Comparison of CI-DEGs from computational deconvolution vs. snRNAseq
We determined the extent to which each of the three computational deconvolution algorithms could detect CI-DEGs from bulk tissue by comparison of their results with those obtained in a published snRNAseq study [19]. The ROSMAP dataset utilized in our study has both bulk RNAseq from DLPFC (bulk-DLPFC) as well as snRNAseq (snDLPFC) in a subset of its participants [19]. We compared the bulk-DLPFC data deconvoluted with three different algorithms with the published snDLPFC [19] data. Endothelial CI-DEGs were not available from the snRNAseq study, therefore overlap of results could be assessed only for four cell types.
We tested the overlap between the top CI-DEGs for each cell type obtained from deconvoluted bulk-DLPFC and those from snDLPFC ranked by their p values (Fig. 4a). We evaluated the overlap for a range of top CI-DEGs up to top 1000 genes. Overlap for CI-DEGs that are either up (Fig. 4a, upper panel) or down (Fig. 4 a, lower panel) in AD were assessed separately. Hence, overlapping genes had both similar ranks and direction of effect in both deconvoluted bulk-DLPFC and snDLPFC analyses. We established the significance of overlap using simulations for a range of top ranked genes (N = 200, 600 and 1000) (Table S18).
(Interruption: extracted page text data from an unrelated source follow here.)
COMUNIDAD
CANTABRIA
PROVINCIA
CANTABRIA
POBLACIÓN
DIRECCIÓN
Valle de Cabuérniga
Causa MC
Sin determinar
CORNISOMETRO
Neuronal CI-DEGs retained their significance of overlap across all comparisons and for all algorithms, except for the top 1000 up-regulated neuronal CI-DEGs deconvoluted with PSEA. Microglial CI-DEGs had the least numbers of significant overlap for their top ranked genes. Astrocytic and oligodendrocytic top ranked CI-DEGs had significance of overlap between the neuronal and microglial results (Table S18). These findings are reflective of the abundance of these cell types, with the most abundant neurons having the most overlap for the top ranked CI-DEGs between deconvoluted bulk-DLPFC and snDLPFC.
Amongst these comparisons, we determined that the significance for overlap was best for all algorithms for the top ranked 600 genes. Using WLC deconvoluted results, the overlap for the top 600 CI-DEGs from bulk-DLPFC and snDNPFC are statistically significant for all eight comparisons (Fig. 4a). For the top 600 genes, overlap with CellCODE results is significant for all except down-regulated oligodendrocyte and up-regulated astrocyte CI-DEGs. For PSEA, none of the microglia CI-DEGs had significant overlap. PSEA results for the top 600 genes were otherwise significant for all but up-regulated oligodendrocyte and down-regulated astrocyte genes.
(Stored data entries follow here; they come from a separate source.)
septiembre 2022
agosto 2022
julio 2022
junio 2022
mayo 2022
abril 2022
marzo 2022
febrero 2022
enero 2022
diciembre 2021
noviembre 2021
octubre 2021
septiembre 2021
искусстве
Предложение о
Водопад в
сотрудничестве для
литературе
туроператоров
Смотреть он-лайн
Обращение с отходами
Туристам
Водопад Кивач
We also performed a comparison of CI-DEGs identified at nominal significance (p-value < 0.05) with each algorithm from bulk-DLPFC to nominally significant snDLPFC results (Fig. 4b, Table S19). As with the above comparison, genes that are either up or down in both deconvoluted bulk-DLPFC and snDLPFC data were analyzed separately for each cell type.
Not surprisingly, down-regulated neuronal CI-DEGs have the greatest overlap (537/3732 or 14.4% for WLC, 292/3213 or 9.1% for CellCODE, 415/3516 or 11.8% for PSEA). These overlaps are significant for all three algorithms (Table S19). Down-regulated CI-DEGs in microglia show the least proportion of overlap (9/723 or 1.2% for WLC, 4/609 or 0.66% for CellCODE, 16/820 or 2.0% for PSEA) (empirical p-value > 0.05). Significant overlap detected with WLC (all but down-regulated microglia) and PSEA (all but microglial results and up-regulated oligodendrocytes) were similar, whereas CellCODE results had significant overlaps only for the neuronal CI-DEGs (Table S19).